Antrag des Bundesrates

Le Conseil fédéral propose de rejeter le postulat.

Stellungnahme des Bundesrates

Le Conseil fédéral reconnaît les principales fonctions de l'apiculture suisse, soit l'activité économique, la production de miel et d'autres produits de la ruche, ainsi que la pollinisation des fleurs de plantes cultivées et sauvages comme contribution à l'équilibre écologique et comme garantie des récoltes.

La Confédération ne verse pas de contributions directes aux apiculteurs, mais la recherche et la vulgarisation apicoles bénéficient d'un soutien par le biais du Centre de recherches apicoles, à concurrence de 160 000 francs par année (p. ex. pour des cours de formation continue et les activités de vulgarisation des associations apicoles). Au niveau de la lutte contre les épizooties frappant les abeilles, l'Office vétérinaire fédéral consacre par ailleurs annuellement entre 40 000 et 50 000 francs à la recherche dans ce domaine. Les apiculteurs profitent indirectement de ces mesures.
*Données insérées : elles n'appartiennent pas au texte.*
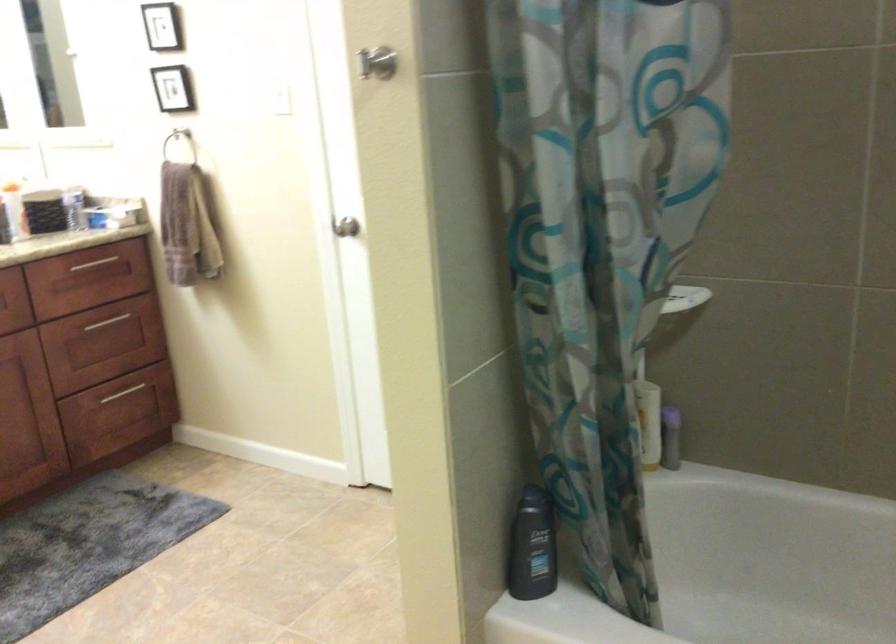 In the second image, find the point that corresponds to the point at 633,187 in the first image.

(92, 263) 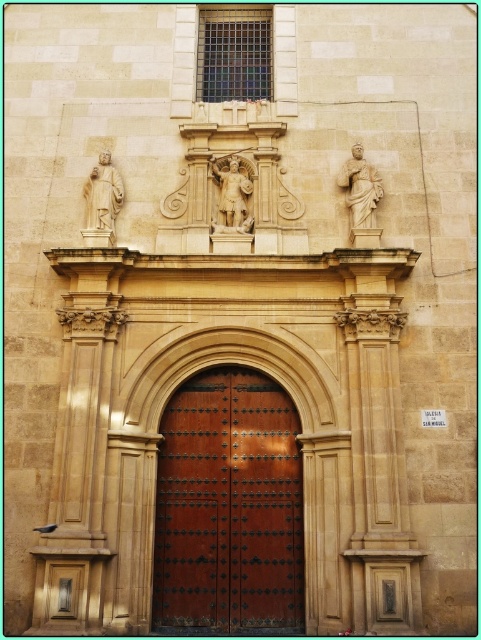 Which is below, brown wooden door at center or white marble statue at center?

brown wooden door at center is lower down.

Does brown wooden door at center appear on the left side of white marble statue at center?

Yes, brown wooden door at center is to the left of white marble statue at center.

What do you see at coordinates (228, 506) in the screenshot?
I see `brown wooden door at center` at bounding box center [228, 506].

What are the coordinates of `brown wooden door at center` in the screenshot? It's located at (228, 506).

Does light beige stone statue at upper left appear on the left side of white marble statue at center?

Correct, you'll find light beige stone statue at upper left to the left of white marble statue at center.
Dans le concept visant à la préservation de la diversité des races de rente en Suisse (art. 142 de la loi sur l'agriculture), la Confédération prévoit aussi des mesures de soutien pour la préservation des races d'abeilles. Ainsi, au cas où on constaterait une forte diminution des effectifs, des mesures de préservation pourraient être envisagées, notamment l'amélioration de l'élevage des reines (gestion d'un herd-book, estimation de la valeur d'élevage) ou le soutien des centres de fécondation.

En Suisse, 20 % au plus des apiculteurs sont aussi agriculteurs. Seules les exploitations paysannes cultivant le sol peuvent bénéficier d'une rétribution des prestations de nature écologique et d'intérêt général. Il manque la base légale nécessaire pour soutenir les autres apiculteurs. L'inclusion des abeilles dans l'ordonnance sur la terminologie agricole ou l'instauration d'un facteur UGB pour les abeilles n'y changerait rien. Le fait de soutenir spécialement les apiculteurs agriculteurs serait ressenti comme une inégalité de traitement par les apiculteurs non agriculteurs ne bénéficiant pas de paiements directs.

Le Conseil fédéral tient au développement de l'apiculture, mais il estime que les contributions directes ne sont en l'occurrence pas le bon outil pour soutenir cette activité. Si cela devait s'avérer nécessaire, notamment en raison de l'évolution future des effectifs, il serait par contre prêt à étudier l'opportunité d'un soutien accru à l'apiculture par le biais de la recherche, de la vulgarisation et éventuellement dans le cadre de mesures de préservation de la diversité des races de rente.

Enfin, il y a également lieu de signaler l'encouragement de l'apiculture aux niveaux cantonal ou communal en fonction des besoins régionaux effectifs, que connaissent déjà certaines communes du canton d'Argovie ou de Bâle-Campagne.

Le Conseil fédéral propose de rejeter le postulat.